What does “it will be blocked” mean? In the log output provided, I see a ^C, as if the execution was manually halted by the user.

Code produced by a debug build can run very slowly, and depending on your runtime environment, this means that the execution time of kernels may exceed the limit imposed by the operating system’s GUI watchdog timer. Typically this limit is set to something like 2 seconds. Does the GPU you are running on also service the GUI?

1 Like

An A100 GPU does not service a display. However it’s possible that the -G switch has caused a significant increase in execution time.

1 Like

Emmm, I am using the server, so I think no GUI is provided… “It will be blocked” mean, it is verrrrrry slow, about 5-10min… So I mannually shut it down.

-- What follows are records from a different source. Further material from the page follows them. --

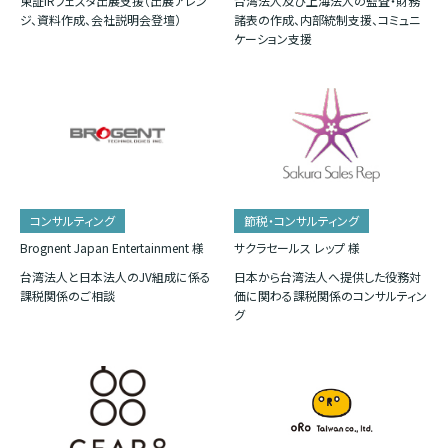
東証IRフェスタ出展支援（出展アレン
台湾法人及び上海法人の監査・財務
ジ、資料作成、会社説明会登壇）
諸表の作成、内部統制支援、コミュニ
ケーション支援
コンサルティング
節税・コンサルティング
Brognent Japan Entertainment 様
サクラセールス レップ 様
台湾法人と日本法人のJV組成に係る
日本から台湾法人へ提供した役務対
課税関係のご相談
価に関わる課税関係のコンサルティン
グ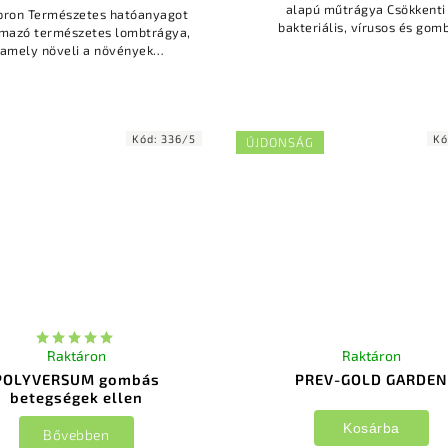
alapú műtrágya Csökkenti a
tes hatóanyagot
bakteriális, vírusos és gom
lmazó természetes lombtrágya,
betegségek előfordulásá
amely növeli a növények
Optimalizálja a növénye
nállását a gombás betegségek
táplálkozását cinkkel Erősíti
len Növeli a kezelt növények
hozamát,...
Kód:
336/5
Kó
ÚJDONSÁG
Raktáron
Raktáron
POLYVERSUM gombás
PREV-GOLD GARDEN
betegségek ellen
Kosárba
Bővebben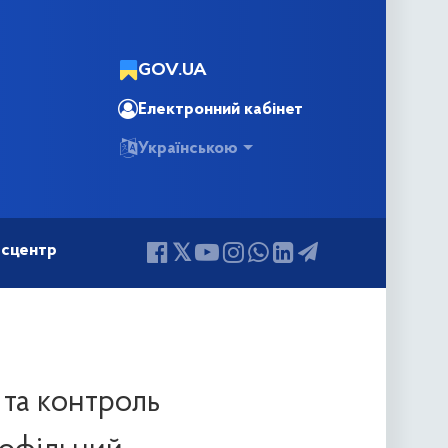
GOV.UA
Електронний кабінет
Українською
сцентр
 та контроль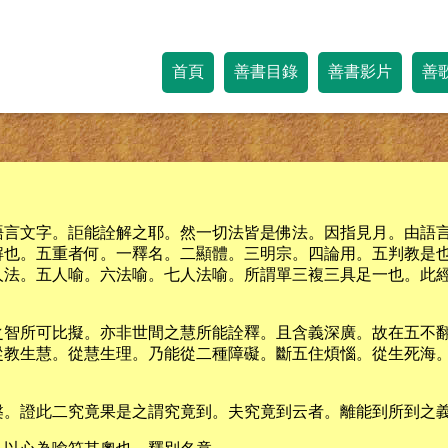
首頁
善書目錄
善書影片
善
語言文字。詎能詮解之耶。然一切法皆是佛法。因指見月。由語
解也。五重者何。一釋名。二顯體。三明宗。四論用。五判教是
人法。五人喻。六法喻。七人法喻。所謂單三複三具足一也。此
之智所可比擬。亦非世間之慧所能詮釋。且含義深廣。故在五不
從教生慧。從慧生理。乃能從二種障礙。斷五住煩惱。從生死海
槃。證此二究竟果是之謂究竟到。夫究竟到云者。離能到所到之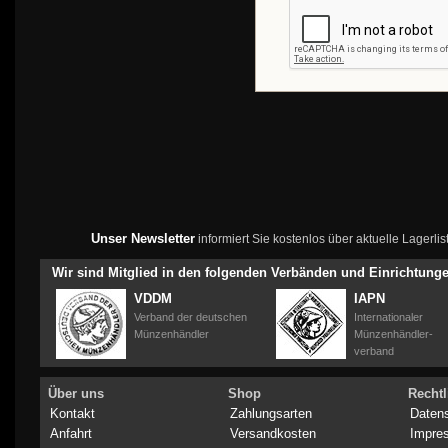
Unser Newsletter
informiert Sie kostenlos über aktuelle Lagerl
Wir sind Mitglied in den folgenden Verbänden und Einrichtung
VDDM
IAPN
Verband der deutschen
Internationaler
Münzenhändler
Münzenhändler-
verband
Über uns
Shop
Rechtl
Kontakt
Zahlungsarten
Daten
Anfahrt
Versandkosten
Impre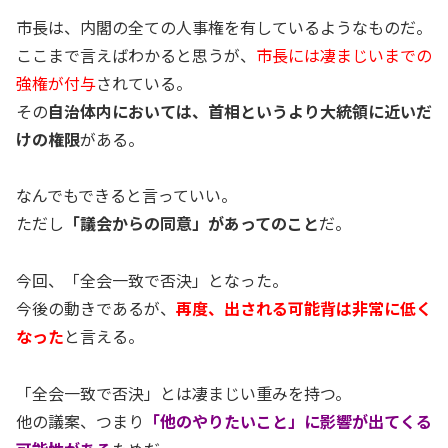
市長は、内閣の全ての人事権を有しているようなものだ。
ここまで言えばわかると思うが、
市長には凄まじいまでの
強権が付与
されている。
その
自治体内においては、首相というより大統領に近いだ
けの権限
がある。
なんでもできると言っていい。
ただし
「議会からの同意」があってのこと
だ。
今回、「全会一致で否決」となった。
今後の動きであるが、
再度、出される可能背は非常に低く
なった
と言える。
「全会一致で否決」とは凄まじい重みを持つ。
他の議案、つまり
「他のやりたいこと」に影響が出てくる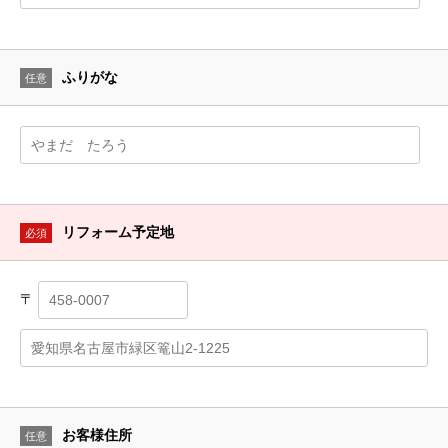
ふりがな
任意
リフォーム予定地
必須
〒
お客様住所
任意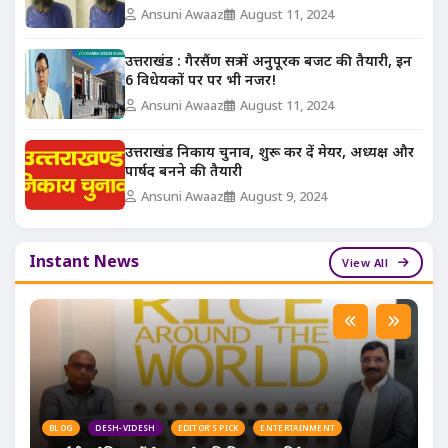
Ansuni Awaaz
August 11, 2024
उत्तराखंड : गैरसैंण सत्र में अनुपूरक बजट की तैयारी, इन
6 विधेयकों पर पर भी नजर!
Ansuni Awaaz
August 11, 2024
उत्तराखंड निकाय चुनाव, शुरू कर दें मेयर, अध्यक्ष और
पार्षद बनने की तैयारी
Ansuni Awaaz
August 9, 2024
Instant News
View All
BLOG
DESH-VIDESH
EDITOR'S PICK
ENTERTAINMENT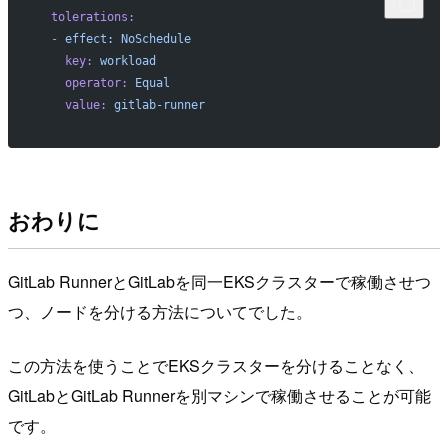
  tolerations:
  -
 effect:
 NoSchedule
    key:
 workload
    operator:
 Equal
    value:
 gitlab-runner
おわりに
GitLab RunnerとGitLabを同一EKSクラスターで稼働させつ
つ、ノードを分ける方法についてでした。
この方法を使うことでEKSクラスターを分けることなく、
GitLabとGitLab Runnerを別マシンで稼働させることが可能
です。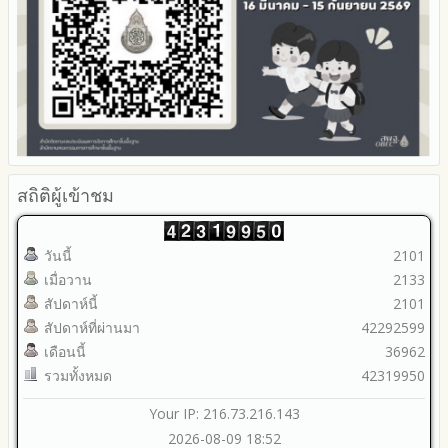
สถิติผู้เข้าชม
วันนี้
2101
เมื่อวาน
2133
สัปดาห์นี้
2101
สัปดาห์ที่ผ่านมา
42292599
เดือนนี้
36962
รวมทั้งหมด
42319950
Your IP: 216.73.216.143
2026-08-09 18:52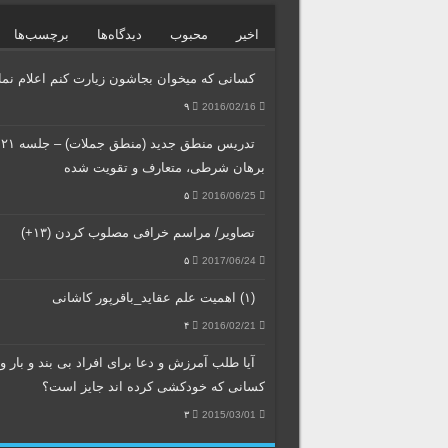
اخیر
محبوب
دیدگاه‌ها
برچسب‌ها
کسانی که میخوان بجاشون زیارت کنم اعلام نمای
۹
2016/02/16
تد
برهان شرطی، متعارف و تقویت شده
۵
2016/06/25
تصاویر/ مراسم خرافی مصلوب کردن (۱۳+)
۵
2017/06/24
(۱) اهمیت علم عقاید_باقرپور کاشانی
۴
2016/02/21
آیا طلب آمرزش و دعا برای افراد بی بند و بار و
کسانی که خودکشی کرده اند جایز است؟
۳
2015/03/01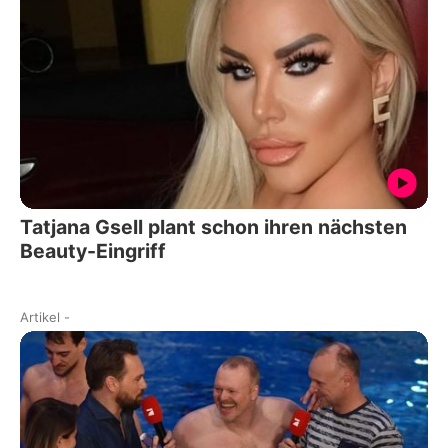
Tatjana Gsell plant schon ihren nächsten
Beauty-Eingriff
Artikel
-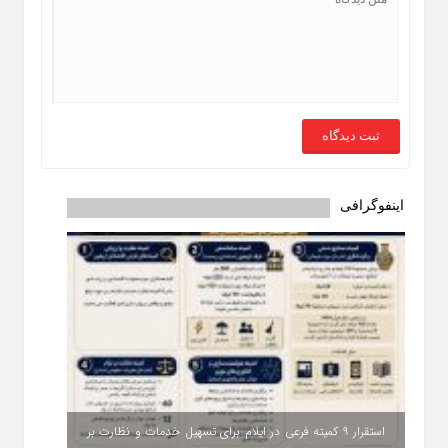
اینفوگرافی
استقرار ۹ کمیته فرعی در ایلام برای تسهیل خدمات و نظارت بر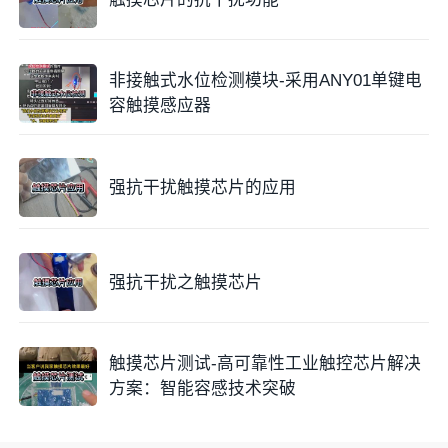
非接触式水位检测模块-采用ANY01单键电
容触摸感应器
强抗干扰触摸芯片的应用
强抗干扰之触摸芯片
触摸芯片测试-高可靠性工业触控芯片解决
方案：智能容感技术突破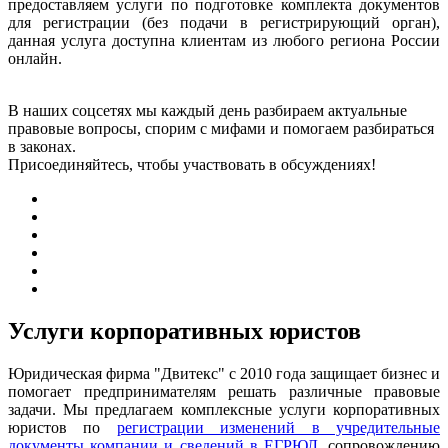
предоставляем услуги по подготовке комплекта документов
для регистрации (без подачи в регистрирующий орган),
данная услуга доступна клиентам из любого региона России
онлайн.
В наших соцсетях мы каждый день разбираем актуальные
правовые вопросы, спорим с мифами и помогаем разбираться
в законах.
Присоединяйтесь, чтобы участвовать в обсуждениях!
Услуги корпоративных юристов
Юридическая фирма "Двитекс" с 2010 года защищает бизнес и
помогает предпринимателям решать различные правовые
задачи. Мы предлагаем комплексные услуги корпоративных
юристов по
регистрации изменений в учредительные
документы компании и сведений в ЕГРЮЛ
, сопровождению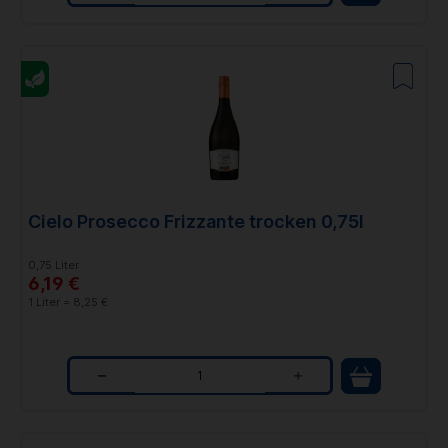
Q
u
a
n
t
i
t
Cielo Prosecco Frizzante trocken 0,75l
y
0,75 Liter
6,19 €
1 Liter = 8,25 €
Q
u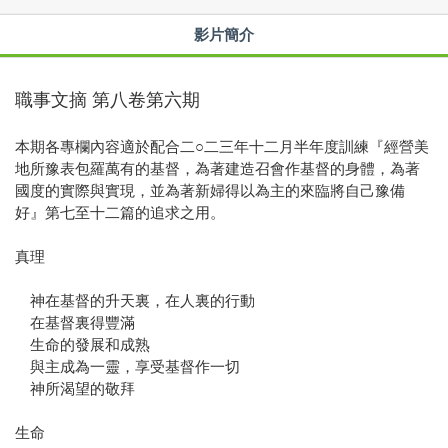
影片簡介
職事文摘 第八卷第六期
本期各專欄內容適於配合二○二三年十二月半年度訓練『經營美
地所豫表包羅萬有的基督，為著建造召會作基督的身體，為著
國度的實際與實現，並為著新婦得以為主的來臨將自己豫備
好』第七至十二篇的追求之用。
真理
神在基督的升天裏，在人裏的行動
在基督裏得豐滿
生命的發展和成熟
與主成為一靈，享受基督作一切
神所渴望的敬拜
生命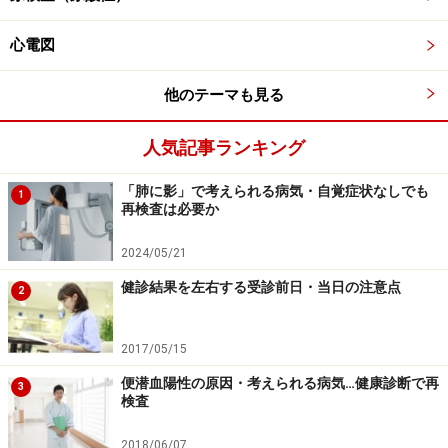
心電図
他のテーマも見る
人気記事ランキング
「肺に影」で考えられる病気・自覚症状なしでも
1
再検査は必要か
2024/05/21
健診結果を左右する受診前日・当日の注意点
2
2017/05/15
便潜血陽性の原因・考えられる病気…健康診断で再
3
検査
2018/06/07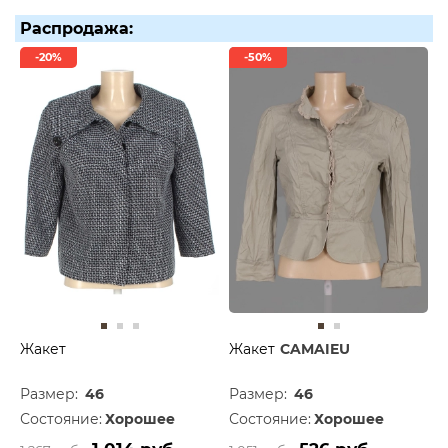
Распродажа:
-20%
-50%
Жакет
Жакет
CAMAIEU
Размер:
46
Размер:
46
Состояние:
Хорошее
Состояние:
Хорошее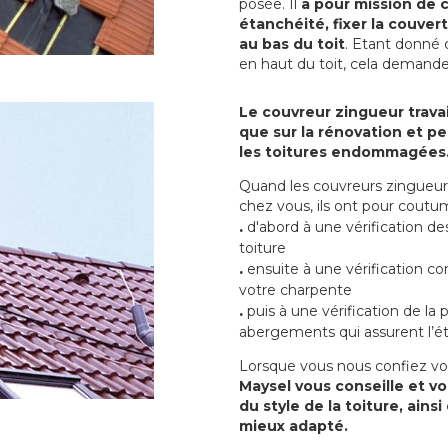
posée. Il
a pour mission de c
étanchéité, fixer la couvert
au bas du toit
. Etant donné q
en haut du toit, cela demand
Le couvreur zingueur travai
que sur la rénovation et peu
les toitures endommagées
Quand les couvreurs zingueur 
chez vous, ils ont pour cout
.
d'abord à une vérification de
toiture
.
ensuite à une vérification co
votre charpente
.
puis à une vérification de la
abergements qui assurent l’ét
Lorsque vous nous confiez vo
Maysel vous conseille et vo
du style de la toiture, ain
mieux adapté.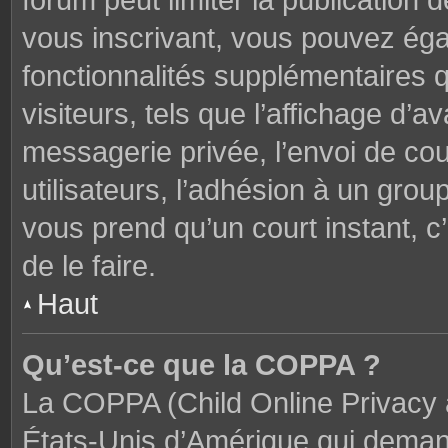
forum peut limiter la publication 
vous inscrivant, vous pouvez ég
fonctionnalités supplémentaires 
visiteurs, tels que l’affichage d’av
messagerie privée, l’envoi de cou
utilisateurs, l’adhésion à un groupe
vous prend qu’un court instant,
de le faire.
Haut
Qu’est-ce que la COPPA ?
La COPPA (Child Online Privacy a
États-Unis d’Amérique qui demand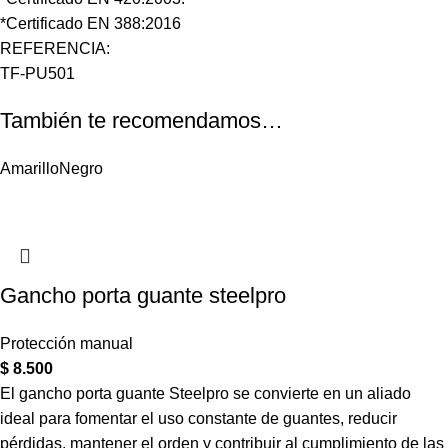
*Certificado EN 388:2016
REFERENCIA:
TF-PU501
También te recomendamos…
Amarillo
Negro
Gancho porta guante steelpro
Protección manual
$
8.500
El gancho porta guante Steelpro se convierte en un aliado
ideal para fomentar el uso constante de guantes, reducir
pérdidas, mantener el orden y contribuir al cumplimiento de las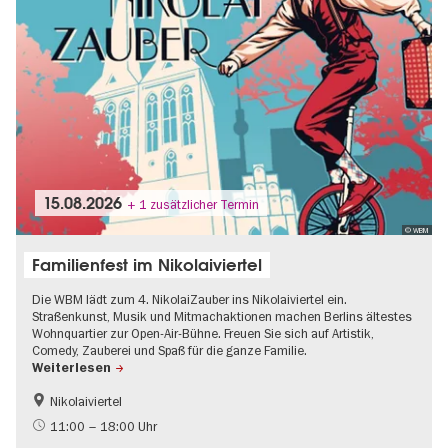
15.08.2026
+ 1 zusätzlicher Termin
© WBM
Familienfest im Nikolaiviertel
Die WBM lädt zum 4. NikolaiZauber ins Nikolaiviertel ein.
Straßenkunst, Musik und Mitmachaktionen machen Berlins ältestes
Wohnquartier zur Open-Air-Bühne. Freuen Sie sich auf Artistik,
Comedy, Zauberei und Spaß für die ganze Familie.
Weiterlesen
Nikolaiviertel
Barrierefrei
Food
11:00 – 18:00 Uhr
Going local Berlin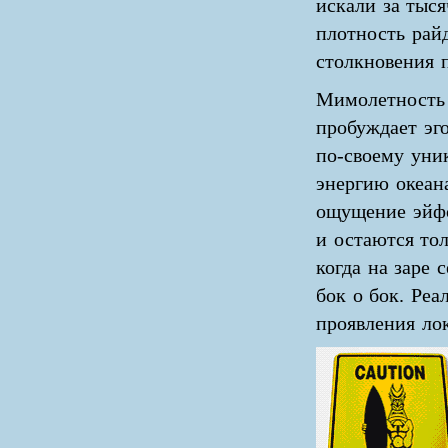
искали за тыся
плотность рай
столкновения 
Мимолетность 
пробуждает эго
по-своему уник
энергию океан
ощущение эйфо
и остаются то
когда на заре 
бок о бок. Реа
проявления ло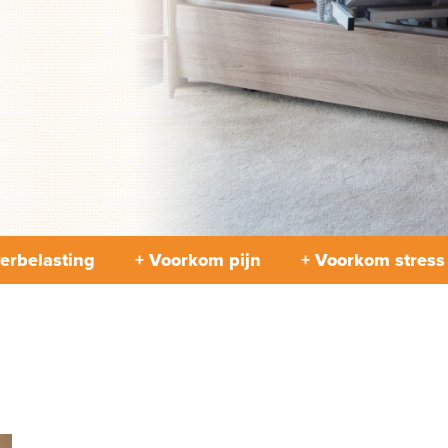
erbelasting
+ Voorkom pijn
+ Voorkom stress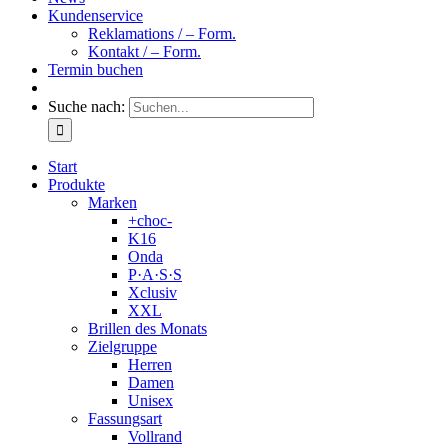
Kundenservice
Reklamations / – Form.
Kontakt / – Form.
Termin buchen
Suche nach:
Start
Produkte
Marken
+choc-
K16
Onda
P·A·S·S
Xclusiv
XXL
Brillen des Monats
Zielgruppe
Herren
Damen
Unisex
Fassungsart
Vollrand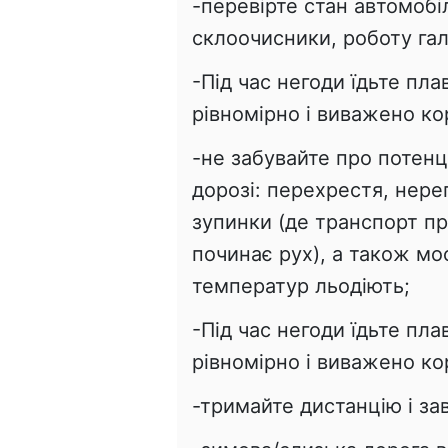
-перевірте стан автомобі
склоочисники, роботу га
-Під час негоди їдьте пла
рівномірно і виважено к
-не забувайте про потенц
дорозі: перехрестя, нере
зупинки (де транспорт п
починає рух), а також мос
температур льодіють;
-Під час негоди їдьте пла
рівномірно і виважено к
-тримайте дистанцію і за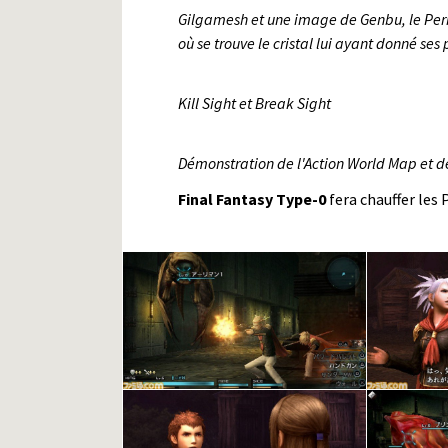
Gilgamesh et une image de Genbu, le Per
où se trouve le cristal lui ayant donné ses 
Kill Sight et Break Sight
Démonstration de l'Action World Map et de
Final Fantasy Type-0
fera chauffer les 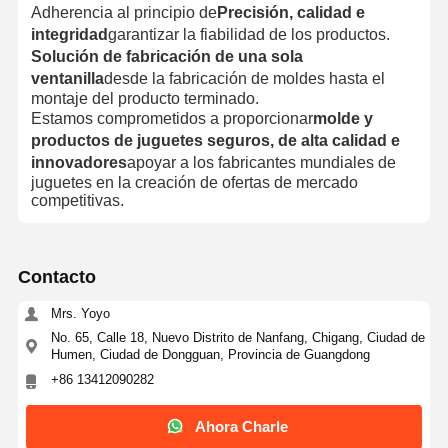
Adherencia al principio de
Precisión, calidad e
integridad
garantizar la fiabilidad de los productos.
Solución de fabricación de una sola
ventanilla
desde la fabricación de moldes hasta el
montaje del producto terminado.
Estamos comprometidos a proporcionar
molde y
productos de juguetes seguros, de alta calidad e
innovadores
apoyar a los fabricantes mundiales de
juguetes en la creación de ofertas de mercado
competitivas.
Contacto
Mrs. Yoyo
No. 65, Calle 18, Nuevo Distrito de Nanfang, Chigang, Ciudad de
Humen, Ciudad de Dongguan, Provincia de Guangdong
+86 13412090282
Ahora Charle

I didn’t look at the type of GPU involved; my bad.

With CUDA, debug builds can expected to be very slow. In order to allow the reliable tracking of the value of all variables and precise breakpoints, the compiler turns off all optimizations when compiling device code in a debug build. If you look at the generated machine code (SASS) for a debug build, you will even see code idioms that I call “pessimizations”, like nonsensical looking redundant data moves.

Conversely, if you look at the machine code generated for a release build (which by default uses full optimizations), you will have trouble following the code even for fairly simple kernels. Variables from the high-level CUDA C++ code may have disappeared, while others may have been synthesized by the compiler, or the same variable lives in different registers over the lifetime of a kernel. Code from one line of source code may be dispersed over dozens of individual instructions appearing over longish stretches of code that mix code from different inlined functions.